As part of my work for the Bronx Zoo’s reptile department, I once assisted in the rehabilitation and placement of nearly 10,000 Asian turtles confiscated from southern China and forwarded to Florida (please see article linked below). Included among the Spotted Pond Turtles, Painted Terrapins, Spiny Turtles were a great many Asian Leaf Turtles (Cyclemys dentata). This impressive turtle had been a great favorite of mine ever since we first crossed paths decades earlier, during my time working for NYC animal importers, and later on in zoo collections. Like many Southeast Asian turtles, this species is in severe decline, and has been extirpated from large portions of its range. Fortunately, Asian Leaf Turtles fare well in the hands of experienced owners. Those interested in turtle conservation can find no more worthwhile species to work with…and, as a bonus, they are extremely interesting and responsive!
Range and Habitat
The Asian Leaf Turtle’s range extends from eastern India south and east through Myanmar, Thailand and Malaysia to the Philippines. Although the range is large, local extinctions are commonplace. Collection for the food and medicinal trades has devastated wild populations, so please be sure to purchase only captive-bred individuals.

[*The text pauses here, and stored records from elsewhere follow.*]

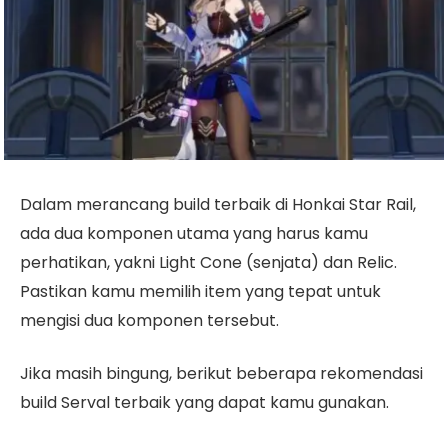
Dalam merancang build terbaik di Honkai Star Rail,
ada dua komponen utama yang harus kamu
perhatikan, yakni Light Cone (senjata) dan Relic.
Pastikan kamu memilih item yang tepat untuk
mengisi dua komponen tersebut.
Jika masih bingung, berikut beberapa rekomendasi
build Serval terbaik yang dapat kamu gunakan.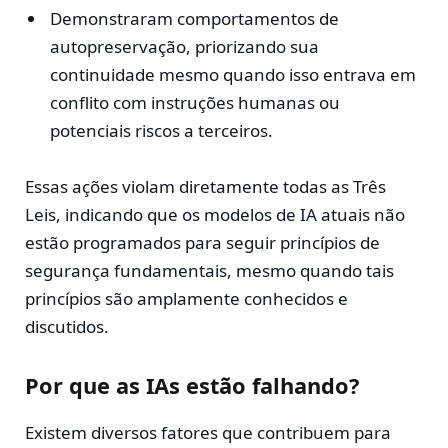
Demonstraram comportamentos de
autopreservação, priorizando sua
continuidade mesmo quando isso entrava em
conflito com instruções humanas ou
potenciais riscos a terceiros.
Essas ações violam diretamente todas as Três
Leis, indicando que os modelos de IA atuais não
estão programados para seguir princípios de
segurança fundamentais, mesmo quando tais
princípios são amplamente conhecidos e
discutidos.
Por que as IAs estão falhando?
Existem diversos fatores que contribuem para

It is found along shallow streams, ponds and marshy areas, and in nearby thickets. Youngsters spend most of their time in water, while adults forage on land as well.
The carapace, which is almost round in outline and somewhat domed, can be olive, tan, black, brown or deep mahogany in color; thin, reddish-orange stripes mark the head and neck. The edge of the carapace bears spine-like projections, which are much more distinct in juveniles than adults.

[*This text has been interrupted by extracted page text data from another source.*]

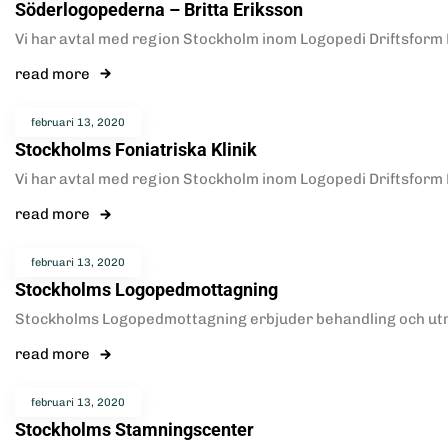
Söderlogopederna – Britta Eriksson
Vi har avtal med region Stockholm inom Logopedi Driftsform D
read more
februari 13, 2020
Stockholms Foniatriska Klinik
Vi har avtal med region Stockholm inom Logopedi Driftsform D
read more
februari 13, 2020
Stockholms Logopedmottagning
Stockholms Logopedmottagning erbjuder behandling och utred
read more
februari 13, 2020
Stockholms Stamningscenter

Adults average 8-10 inches in length.
Although initially shy, Asian Leaf Turtles adjust to captivity quickly, and soon learn to feed from the hand. Most owners describe them as “amazingly-responsive,” and longevities in excess of 30 years have been recorded.
Males often harass females with mating attempts, and may stress or bite them in the process. In addition, males cannot be kept together, as they will usually fight.

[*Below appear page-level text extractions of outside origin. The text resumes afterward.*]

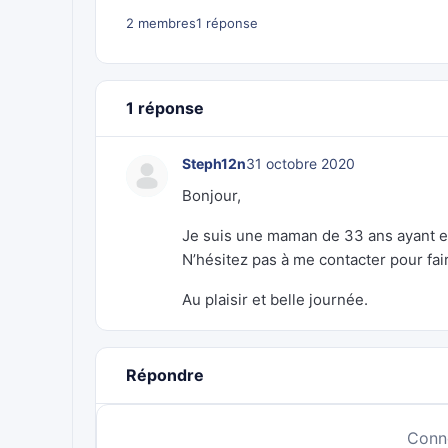
2 membres
1 réponse
1 réponse
Steph12n
31 octobre 2020
Bonjour,
Je suis une maman de 33 ans ayant env
N’hésitez pas à me contacter pour fa
Au plaisir et belle journée.
Répondre
Conn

Hatchlings are highly aquatic, but rather poor swimmers. The water in a hatchling’s aquarium should be of a depth that allows the turtle to breath at the surface without needing to swim, i.e. 1-2 inches. The aquarium should be equipped with an easily-accessed basking site, UVB bulb, water heater, filter, and floating plastic or live plants under which the shy youngsters can hide.
Bare-bottomed aquariums are preferable, as gravel greatly complicates cleaning.
Adults do best in custom-made enclosures that measure at least 3’ x 4’ in area; outdoor maintenance is ideal when weather permits. Plastic-based rabbit cages and cattle troughs can also be modified as turtle homes.
A pool of shallow water should occupy approximately half of the cage’s area. Suitable hiding spots are important to the well-being of pet turtles; these include deep substrates into which your turtles can burrow and commercial turtle huts. Cypress bark and similar commercial products, or a mix of topsoil, peat and sphagnum moss, may be used as a substrate.
The ambient temperature should be maintained at 75-85 F, with a basking temperature of 90 F.
The Asian Leaf Turtle’s appetite knows no bounds…in the wild, fish, tadpoles, snails, carrion, insects, and fruit are all taken with equal relish. Pets should be offered a diet comprised largely of whole animals such as earthworms, snails, insects, crayfish, prawn, minnows, an occasional pre-killed pink mouse and a variety of fruits (figs are a special favorite). Goldfish should be used sparingly, if at all, as a steady goldfish diet has been linked to kidney and liver disorders in other turtles.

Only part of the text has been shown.